Nul wrenched the monster's sword from its outflung hand. The fingers, really the supports of the webbing, twitched, opening and closing spasmodically. “Head already dead,” Nul advised it. “Time for you to die, too, stupid.” Hefting the sword, he frowned. He wrinkled his nose at it as he took a few experimental swashes. “This is a bad blade, old, rusty. But better than nothing. Here.”
Jeremy took it. It was longer by a few inches than the one he had lost, but it fit the scabbard well enough. Nul was already tugging at the monster's arms. “Help me.”
Jeremy took its feet and together they dragged the thing to the river. They tumbled it in. Nul shoved
its slack buttock with his foot, and they watched it drift out and spin lazily in the current, its nearly severed head hanging forward, underwater, a dark stain spreading slowly from the hacked flesh. Nul's ears twitched. “Another,” he said, peering northward through the gloom.
Jeremy drew the unfamiliar blade, finding its balance awkward, its hilt unfamiliar to his palm. The sounds were coming again, less regular but more frantic, it seemed, and again from somewhere to the north. They had no time to prepare a plan of battle, for it was already on them.
A shape burst from the fog, head low, running full-tilt through the mud. Nul leaped forward, but the intruder dived nimbly around him, struck out at Jeremy with no weapon but a handful of stinging nails. The body crashed hard into him, not allowing him room to maneuver his blade, and Jeremy felt himself borne down. He grappled with the attacker, rolled in the muck.
“Jeremy! Get head out of way!” Nul yelled, dancing beside them.
“Jeremy?” the thing asked in a familiar voice.
They had rolled into a broad, deep puddle, and Jeremy had pinioned the creature. At second glance, the head did seem more human, and the body—Jeremy dropped his sword and began to scoop handfuls of water into a face obscured under a thick layer of mud. His attacker coughed and spluttered.

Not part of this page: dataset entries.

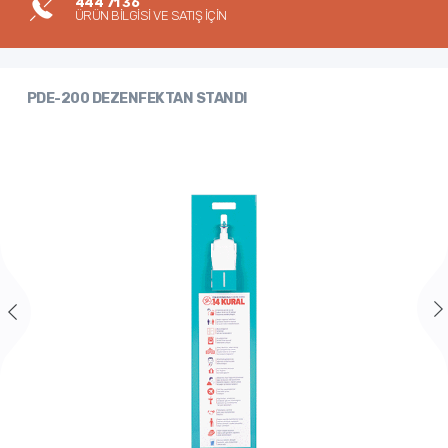
444 71 36
ÜRÜN BİLGİSİ VE SATIŞ İÇİN
PDE-200 DEZENFEKTAN STANDI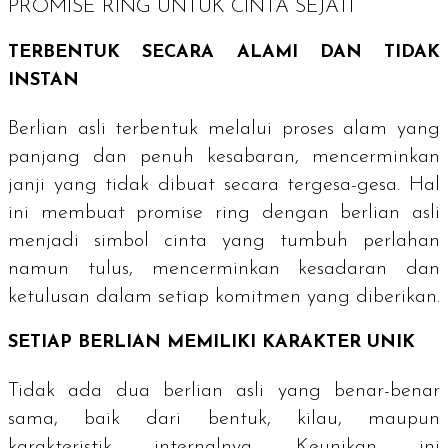
PROMISE RING
UNTUK CINTA SEJATI
TERBENTUK SECARA ALAMI DAN TIDAK
INSTAN
Berlian asli terbentuk melalui proses alam yang
panjang dan penuh kesabaran, mencerminkan
janji yang tidak dibuat secara tergesa-gesa. Hal
ini membuat
promise ring
dengan berlian asli
menjadi simbol cinta yang tumbuh perlahan
namun tulus, mencerminkan kesadaran dan
ketulusan dalam setiap komitmen yang diberikan.
SETIAP BERLIAN MEMILIKI KARAKTER UNIK
Tidak ada dua berlian asli yang benar-benar
sama, baik dari bentuk, kilau, maupun
karakteristik internalnya. Keunikan ini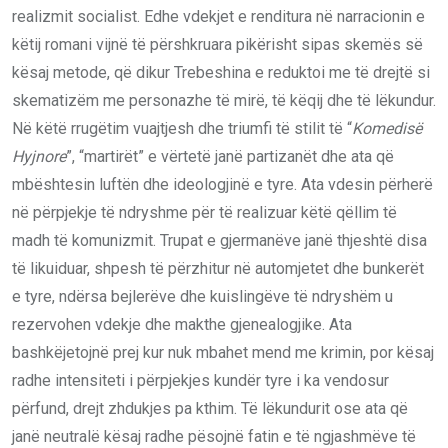
realizmit socialist. Edhe vdekjet e renditura në narracionin e
këtij romani vijnë të përshkruara pikërisht sipas skemës së
kësaj metode, që dikur Trebeshina e reduktoi me të drejtë si
skematizëm me personazhe të mirë, të këqij dhe të lëkundur.
Në këtë rrugëtim vuajtjesh dhe triumfi të stilit të “
Komedisë
Hyjnore
”, “martirët” e vërtetë janë partizanët dhe ata që
mbështesin luftën dhe ideologjinë e tyre. Ata vdesin përherë
në përpjekje të ndryshme për të realizuar këtë qëllim të
madh të komunizmit. Trupat e gjermanëve janë thjeshtë disa
të likuiduar, shpesh të përzhitur në automjetet dhe bunkerët
e tyre, ndërsa bejlerëve dhe kuislingëve të ndryshëm u
rezervohen vdekje dhe makthe gjenealogjike. Ata
bashkëjetojnë prej kur nuk mbahet mend me krimin, por kësaj
radhe intensiteti i përpjekjes kundër tyre i ka vendosur
përfund, drejt zhdukjes pa kthim. Të lëkundurit ose ata që
janë neutralë kësaj radhe pësojnë fatin e të ngjashmëve të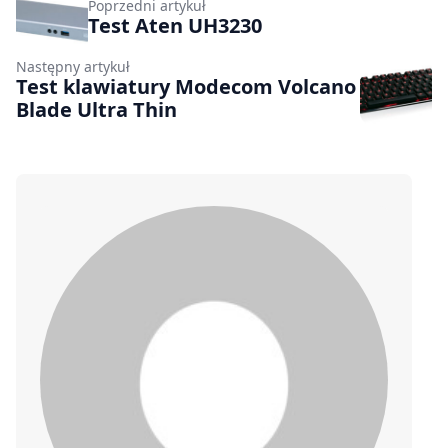
Poprzedni artykuł
Test Aten UH3230
Następny artykuł
Test klawiatury Modecom Volcano
Blade Ultra Thin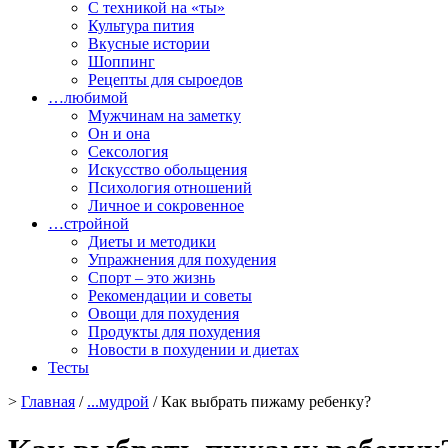
С техникой на «ты»
Культура пития
Вкусные истории
Шоппинг
Рецепты для сыроедов
…любимой
Мужчинам на заметку
Он и она
Сексология
Искусство обольщения
Психология отношений
Личное и сокровенное
…стройной
Диеты и методики
Упражнения для похудения
Спорт – это жизнь
Рекомендации и советы
Овощи для похудения
Продукты для похудения
Новости в похудении и диетах
Тесты
>
Главная
/
...мудрой
/ Как выбрать пижаму ребенку?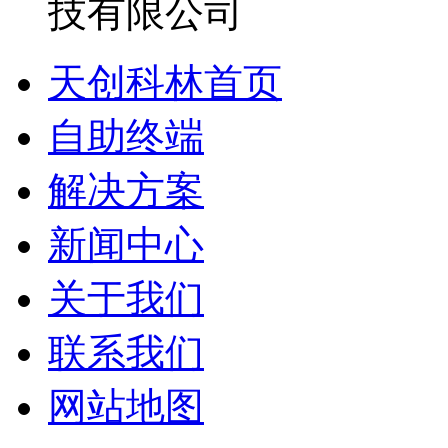
天创科林首页
自助终端
解决方案
新闻中心
关于我们
联系我们
网站地图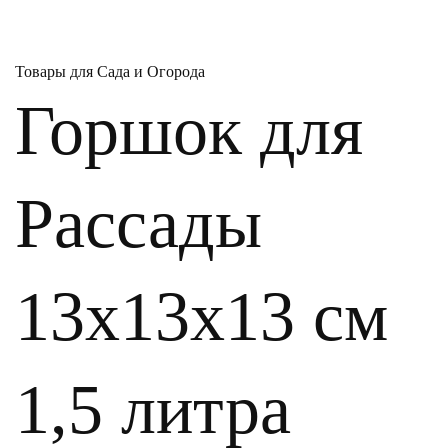
Товары для Сада и Огорода
Горшок для
Рассады
13х13х13 см
1,5 литра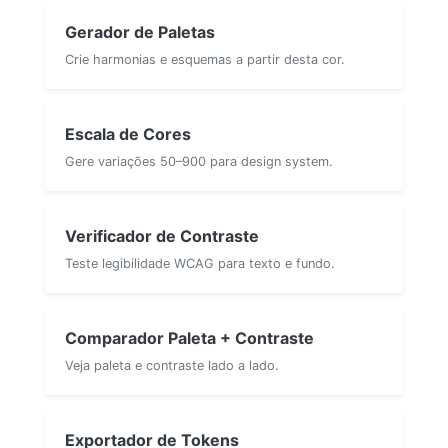
Gerador de Paletas
Crie harmonias e esquemas a partir desta cor.
Escala de Cores
Gere variações 50–900 para design system.
Verificador de Contraste
Teste legibilidade WCAG para texto e fundo.
Comparador Paleta + Contraste
Veja paleta e contraste lado a lado.
Exportador de Tokens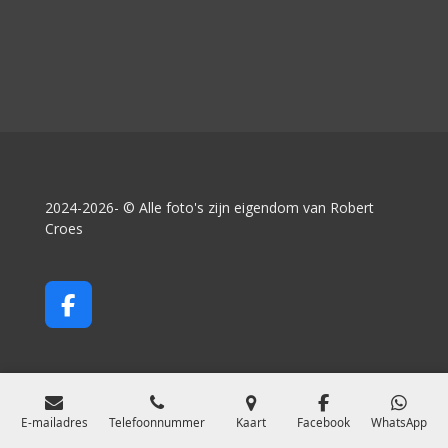
2024-2026- © Alle foto's zijn eigendom van Robert
Croes
F
a
c
e
b
o
E-mailadres
Telefoonnummer
Kaart
Facebook
WhatsApp
o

Two gray eyes glared angrily up at him. “Glad to see you, too!”
“Good God!” Jeremy said, scrambling up. “Put away your sword, Nul.” He extended a hand to the figure in the mud. “We've found Kelada.”
Chapter 11
“Let's go,” Kelada said as soon as Jeremy pulled her up. “They're after me.”
“You armed?” Nul asked.
“No. I barely escaped with my skin, let alone a weapon. Let's go!” Kelada was caked with mud, coated with it: it was difficult to tell that she wore any clothing other than the thick black goo. Nul drew a dagger from his belt and handed it to her.